Can I add reverb?

“Can I add reverb?” is probably the most frequently asked question of all.

The short answer:
Yes, but it’s not trivial, and it’s difficult to get it sounding good.

The long and detailed answer:
Reverb is a time-domain effect, and is best placed AFTER compression and distortion. If you look at the typical FX chain in a multi-FX pedal, guitarist pedal-board, digital modeller or backline+PA rig, you will almost always find that reverb is the last effect applied. The reason is that it sounds natural and musical.

If reverb is applied to a signal BEFORE distortion and/or compression, the result is messy. The compression causes the natural reverb tail to be increased in volume in relation to the initial transient and the dry guitar signal. So instead of the reverb being able to tail off naturally (as it does when played through a clean amplifier), the decay of the reverb gets boosted, and it can sound boomy and this makes it hard to mix in with the dry signal. Typically you end up reducing the reverb and/or distortion levels to try to stop this mess from smearing the dry signal.

What has this got to do with the WF-55, SE-5a, PP-18, SL-18, PP-36, etc? Well, all of these amplifiers are designed with power valve distortion as a significant part of the amp’s overall distortion tone. So, if you were to place a reverb circuit within the amplifier’s preamp signal path, you get the problem mentioned above – the power valve distortion and compression messes with the natural reverb. This is true of many vintage-style amplifier circuits, too: Tweed Deluxe, Vox AC-30, JTM45, etc.

So why not keep the power amp clean?
That’s usually the best approach, but – of course – you lose the power valve’s contribution to overdrive and distortion tone.
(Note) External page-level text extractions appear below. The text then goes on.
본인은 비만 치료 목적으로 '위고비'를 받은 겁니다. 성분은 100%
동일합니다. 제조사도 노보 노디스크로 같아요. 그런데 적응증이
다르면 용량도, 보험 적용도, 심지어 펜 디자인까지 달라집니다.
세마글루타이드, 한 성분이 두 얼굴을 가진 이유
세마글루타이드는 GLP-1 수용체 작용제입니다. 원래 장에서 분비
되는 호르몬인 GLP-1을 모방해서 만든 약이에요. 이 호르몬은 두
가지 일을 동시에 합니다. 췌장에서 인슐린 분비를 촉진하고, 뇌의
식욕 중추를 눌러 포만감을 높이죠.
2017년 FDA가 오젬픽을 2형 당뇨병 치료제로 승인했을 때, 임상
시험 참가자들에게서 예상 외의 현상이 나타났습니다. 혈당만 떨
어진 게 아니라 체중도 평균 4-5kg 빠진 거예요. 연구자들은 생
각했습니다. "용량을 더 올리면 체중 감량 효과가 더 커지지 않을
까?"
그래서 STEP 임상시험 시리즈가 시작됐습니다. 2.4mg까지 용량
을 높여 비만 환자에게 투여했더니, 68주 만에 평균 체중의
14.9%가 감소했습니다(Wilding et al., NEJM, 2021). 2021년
In most vintage-style amplifiers you end up with a very clean amplifier tone, because there’s little distortion in the preamp circuit itself. It’s no coincidence that the best sounding vintage reverb amplifiers are like this: the Fender Blackface and Silverface models, such as the Super Reverb and Twin Reverb.

To get good amounts of distortion and good-sounding reverb in an amplifier circuit, you need:
1) a preamp circuit that can provide plenty of distortion, running into…
2) the reverb circuit, running into…
3) a clean power amp.

For example, I like Rivera amplifiers (Paul Rivera designed many ‘80s Fender amplifiers before setting out on his own). But this is a very different sounding amp to one that uses power valve distortion. It’s also quite a bit more expensive and significantly more complicated to build as a project.

Back to the Amp Maker amplifiers: we’d be adding 2 or 3 extra valves to achieve the same sort of distortion levels and to drive the reverb tank and recover the reverb tank’s output signal back up to a decent level to mix back in with the dry signal and then to drive the output valve(s). That’s such a big change that it’s better to start with a clean sheet of paper (IMHO!). Which I will do.